* **EXERCISE DATA**:
•••

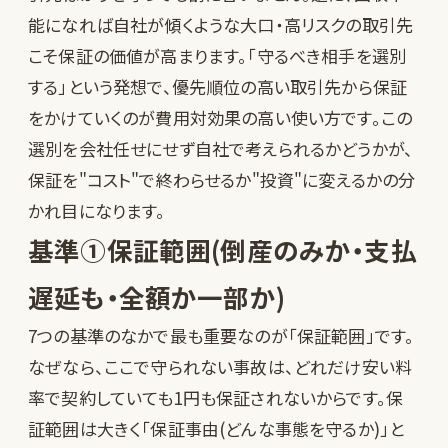
能になれば自社が傾くような大口・高リスクの取引先
こそ保証の価値が高まります。「守るべき相手を選別
する」という発想で、優先順位の高い取引先から保証
をかけていくのが費用対効果の高い使い方です。この
選別を会社任せにせず自社で考えられるかどうかが、
保証を"コスト"で終わらせるか"投資"に変えるかの分
かれ目になります。
基準①保証範囲(倒産のみか・支払
遅延も・全額か一部か)
7つの基準のなかで最も重要なのが「保証範囲」です。
なぜなら、ここで守られない事故は、どれだけ安い料
率で契約していても1円も保証されないからです。保
証範囲は大きく「保証事由(どんな事態を守るか)」と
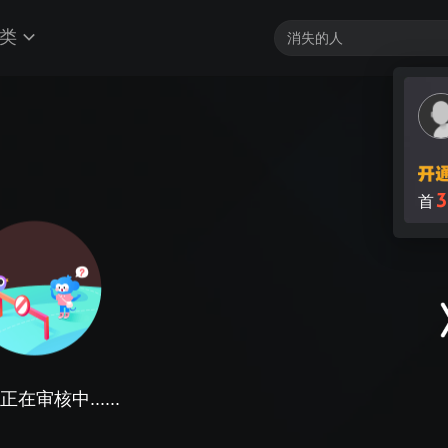
类
3
首
在审核中......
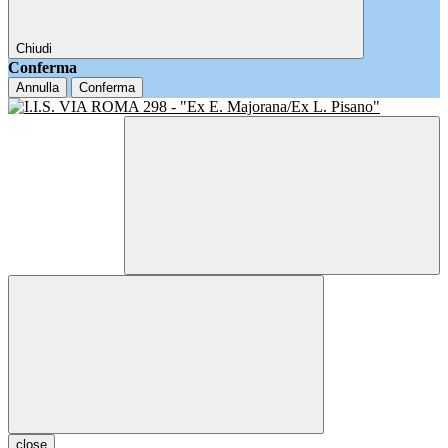
Chiudi
Conferma
Annulla
Conferma
close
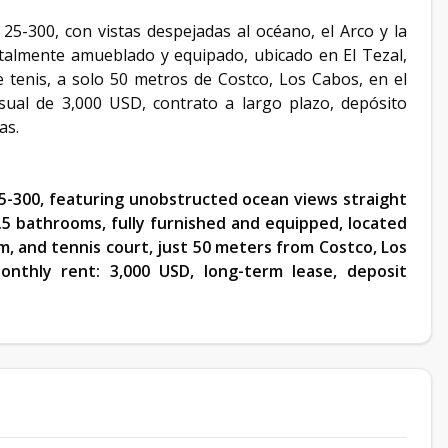
25-300, con vistas despejadas al océano, el Arco y la
talmente amueblado y equipado, ubicado en El Tezal,
 tenis, a solo 50 metros de Costco, Los Cabos, en el
sual de 3,000 USD, contrato a largo plazo, depósito
as.
 25-300, featuring unobstructed ocean views straight
5 bathrooms, fully furnished and equipped, located
ym, and tennis court, just 50 meters from Costco, Los
onthly rent: 3,000 USD, long-term lease, deposit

•••

* **PROBLEM DETAILS**: Write out, please, only the lines from the one with "5 bathrooms, fully" through the last line above, both included and unchanged.

* **EXPECTED OUTPUT**:
5 bathrooms, fully furnished and equipped, located
ym, and tennis court, just 50 meters from Costco, Los
onthly rent: 3,000 USD, long-term lease, deposit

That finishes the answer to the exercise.